None of the pillows on the couch in Andreas's basement match. They used to all have pairs, but years of interesting ideas by young Andreas and current Cara have lead to them being torn or lost or burnt. I tug my white cardigan around my torso to preserve my body heat in the chill of the under-heated basement, but Andreas's arm helps me out as he slides in next to me, setting the popcorn bowl down on the table. I shift to find my place against his chest, letting his arm encompass me like a ribbon on a present.

"What movie are you thinking?" he asks.

With my head now tucked just beneath his, he presses a kiss to my head, an automatic action for him, and I roll over and pull myself up, aligning our chests, so that my lips can reach his and kiss them, an automatic reaction for me, as though the tenderness of that tiny head kiss isn't near enough. And I do admit, it's nothing compared to this, the open desire, the perfect loss of poise, ignoring of manners and just giving up in a way that says I want you more than a kiss on the head. I want you enough to disrupt our pattern of steadiness and kiss you harder.

"Ew!" comes Cara's reaction as they pass by the two of us making out. "Jayda, I thought you were a vegan! Quit eating his face!"

I didn't actually even realize they were down here in one of the other rooms. Although it's just Andreas's sibling, my face still goes red from slight embarrassment. Andreas, on the other hand, just sits up and whips a pillow at them in annoyance, which makes them scream and laugh as they dash upstairs.

With that dealt with, Andreas takes my jaw in his hand again and continues with what we were doing before the interruption, and after about another minute or so, I finally break away and sit up properly, fixing my cardigan which has fallen off one shoulder.

"So a movie," I say.

"Oh, we're still doing that?" Andreas responds.

That makes me grin, and I reach for a few kernels of popcorn to snack on while using the controller to scroll through the options on Netflix. Naturally, I end up leaning back into Andreas's arms, and as soon as I do, an explosion of pamphlets like confetti drop on top of us, and we both glance back to see Brayden behind the arm of the couch.

"You left these upstairs," he says before leaving as fast as he came.

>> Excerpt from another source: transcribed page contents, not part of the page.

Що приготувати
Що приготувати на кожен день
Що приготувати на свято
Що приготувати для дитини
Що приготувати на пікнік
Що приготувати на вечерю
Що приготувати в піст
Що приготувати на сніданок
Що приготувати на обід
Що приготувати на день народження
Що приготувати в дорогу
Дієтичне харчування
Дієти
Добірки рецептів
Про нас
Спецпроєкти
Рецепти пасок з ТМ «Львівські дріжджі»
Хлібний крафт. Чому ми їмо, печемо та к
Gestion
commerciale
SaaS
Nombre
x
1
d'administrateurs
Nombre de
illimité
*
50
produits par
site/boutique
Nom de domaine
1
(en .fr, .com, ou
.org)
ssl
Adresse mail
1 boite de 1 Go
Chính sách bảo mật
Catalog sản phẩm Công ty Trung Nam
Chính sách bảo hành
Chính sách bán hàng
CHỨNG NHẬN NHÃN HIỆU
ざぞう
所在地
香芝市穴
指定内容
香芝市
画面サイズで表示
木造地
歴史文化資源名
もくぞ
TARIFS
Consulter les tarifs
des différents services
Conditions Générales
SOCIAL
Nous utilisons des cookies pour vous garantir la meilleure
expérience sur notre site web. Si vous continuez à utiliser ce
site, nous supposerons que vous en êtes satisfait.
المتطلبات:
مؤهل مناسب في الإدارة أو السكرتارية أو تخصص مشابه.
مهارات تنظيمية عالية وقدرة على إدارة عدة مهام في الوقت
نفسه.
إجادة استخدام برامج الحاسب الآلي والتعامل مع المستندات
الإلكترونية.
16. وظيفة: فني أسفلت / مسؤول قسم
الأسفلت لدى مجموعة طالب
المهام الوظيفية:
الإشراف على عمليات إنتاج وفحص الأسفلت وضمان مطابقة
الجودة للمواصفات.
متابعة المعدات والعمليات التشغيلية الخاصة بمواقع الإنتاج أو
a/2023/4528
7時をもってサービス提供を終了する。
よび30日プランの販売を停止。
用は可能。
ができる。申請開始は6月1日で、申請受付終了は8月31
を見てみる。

I pick up the one on my chest and flip it open. It's for a college, Utah State University. The others are all for more schools: University of Utah, Westminster College, Dixie State University, even some as far as Ohio State University. I only started thinking about college today, but he's already collected a million pamphlets—and they're for schools away from me.

My heart pops and drains the helium keeping it afloat, causing it to come plummeting into the ocean faster than light, faster than my uneasy lungs can keep track of. It makes me feel dizzy for a second as the dark blue water beats it farther down. Was I just gullible to assume he wasn't considering going anywhere other than University of Shadyside? Like, I thought he'd stay here. I thought we wouldn't be divided by hours of driving and high gas prices. I thought we'd last.

I don't mean to sound so frail, but when I speak, it sounds like a wounded butterfly. "You're thinking about college too?"

"Yeah," he responds, oblivious to my rapid-water mind. "My TA is telling me I have to start thinking about applications soon so that I can have a chance at getting in."

"Mine too," I mutter. "I don't even know what I want to do."

"I have a few ideas for myself: criminology, political science, entrepreneurship, maybe journalism or film."